Difficile de résumer ce livre, puisqu’il s’agit d’une autobiographie. Commençons par le bon. Le ton est particulièrement juste: Beigbeder a des choses à dire sur la France, sur le monde, sur la société et ne s’en cache pas. A maints égards, il incarne une société française moderne qui n’a plus la fierté des cicatrices des deux guerres. Le livre est sensible et sincère, du moins dans l’intention. L’identification est aisée: ce texte exprime, sinon un franc mal-être, du moins un sentiment de perdition dans un monde où rien ne peut durer et où les paradoxes s’accumulent. L’érudition de Beigbeder est un vrai plaisir: il se réclame autant de Pérec que des séries télévisées de son enfance, avec la même désinvolture savoureuse. C’est d’ailleurs de George Pérec dans W ou le souvenir d’enfance que son entreprise se rapproche. La langue de Beigbeder ne manque ni de piquant ni de justesse, même si j’ai regretté quelques vulgarités qui pour moi n’étaient pas nécessaires. Le fil conducteur des souvenirs (la nuit passée en garde à vue) est appréciable, mais aurait mérité d’être plus soutenu afin de structurer davantage le livre. Car ce que j’ai regretté de cet ouvrage, qui entre pourtant si bien dans les traditions littéraires les plus académiques tout en se réclamant d’une société moderne, c’est une structure à laquelle je n’ai pas réussi à accrocher. A quoi tend-il, quel est le centre de gravité? Beigbeder se réclame de Pérec pour son projet, mais pour reprendre les mots de Flaubert, ce lire-là ne fait pas “la pyramide”, n’a pas d’épine dorsale solide qui le tient en place (ou alors elle m’a échappé).

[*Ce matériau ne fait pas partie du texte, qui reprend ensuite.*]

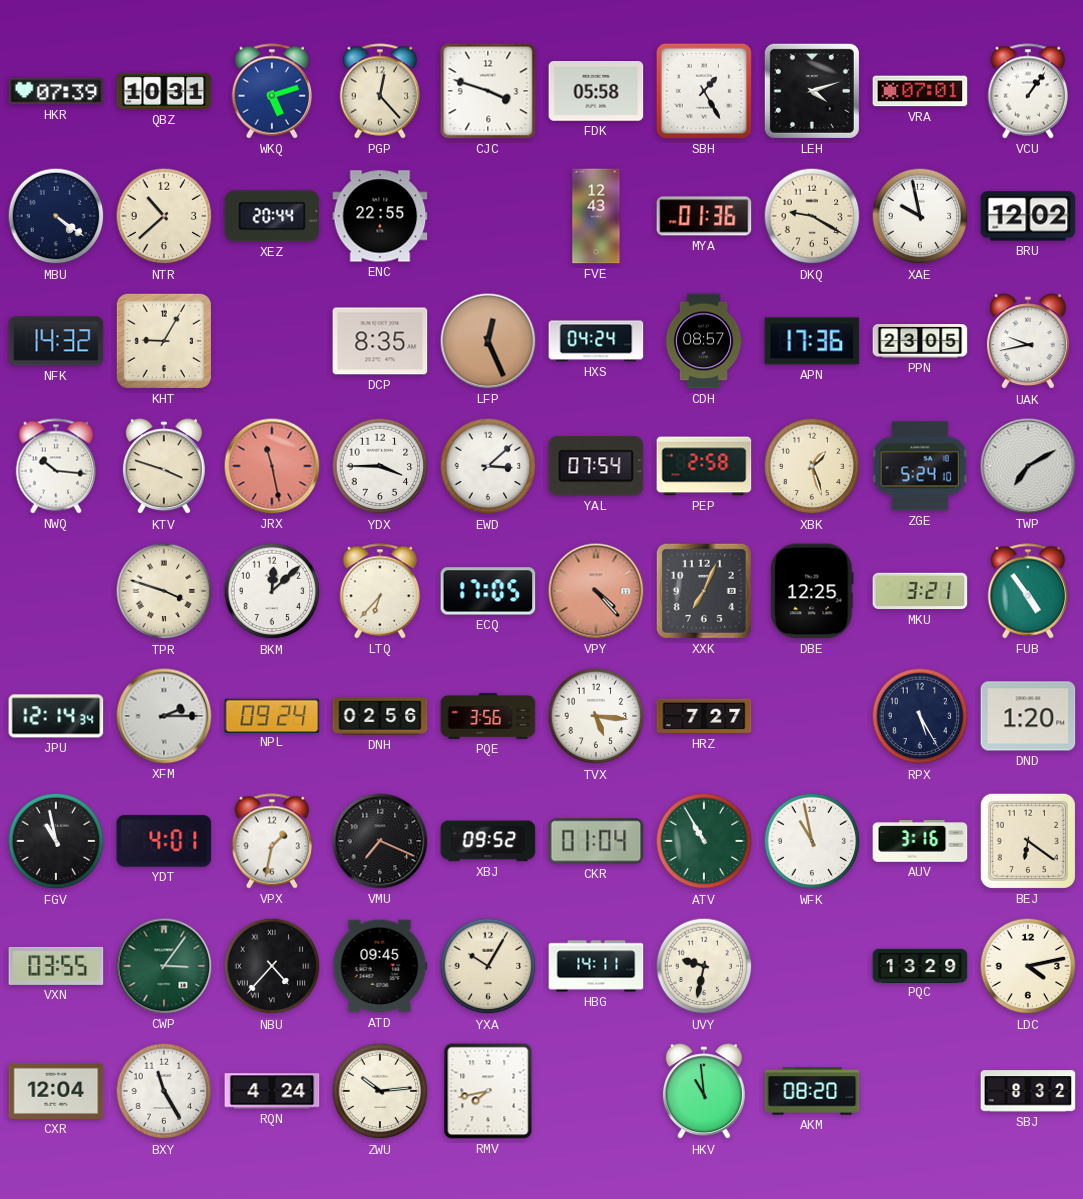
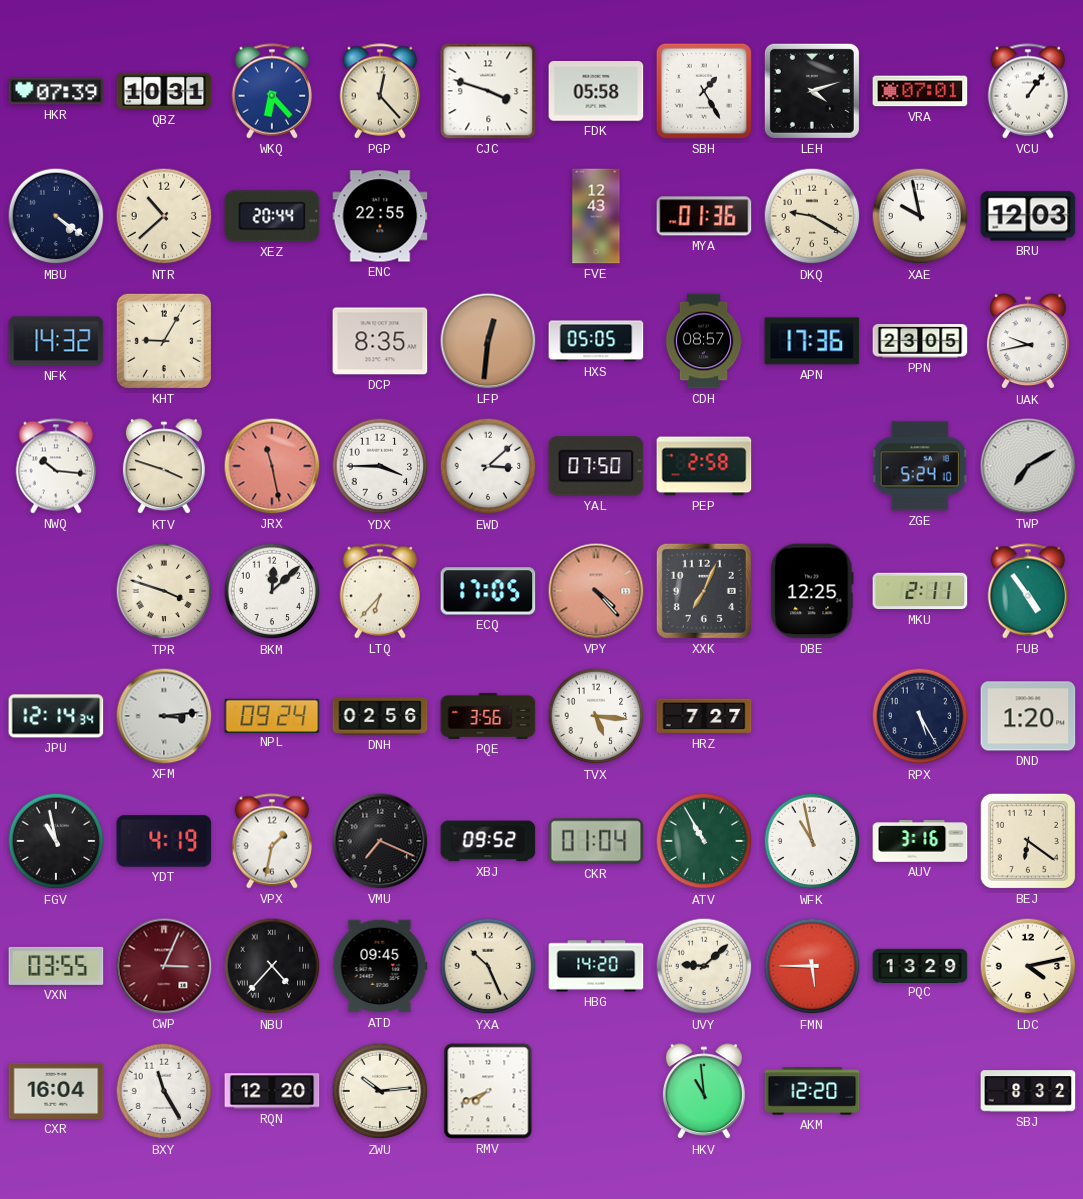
WKQ: 5:12 -> 6:23
BRU: 12:02 -> 12:03
LFP: 12:26 -> 12:31
HXS: 04:24 -> 05:05
YAL: 07:54 -> 07:50
XBK: 1:27 -> none
MKU: 3:21 -> 2:11
XFM: 2:15 -> 3:14
YDT: 4:01 -> 4:19
CWP: 3:06 -> 3:04
CWP dial: green -> burgundy
YXA: 10:05 -> 10:26
HBG: 14:11 -> 14:20
UVY: 9:32 -> 9:08
FMN: none -> 5:45
CXR: 12:04 -> 16:04
RQN: 4:24 -> 12:20
RMV: 7:43 -> 7:41
AKM: 08:20 -> 12:20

En conclusion, j'ai apprécié l’ambiguïté générique et la manière dont Beigbeder construit un mythe personnel autour de son enfance telle qu’il la voit. J’ai apprécié le ton de confidence très fluide. J’ai apprécié les mises en abyme générationnelles puisque le livre se termine sur la présence de Chloé, la fille de l’auteur. J’ai moins apprécié ne pas savoir où va ma lecture. Et je reste assez perplexe quant aux critères d’attribution du Prix Renaudot: ce livre est tellement conçu pour être un livre emblématique de la France de 2009 que ça en perd son charme. Peut-être parce que dans cinquante ans ce sera la meilleure peinture par la littérature de notre époque. Mais quant à le décider aujourd’hui…
Je remercie chaleureusement le site pour m'avoir offert et fait découvrir ce roman.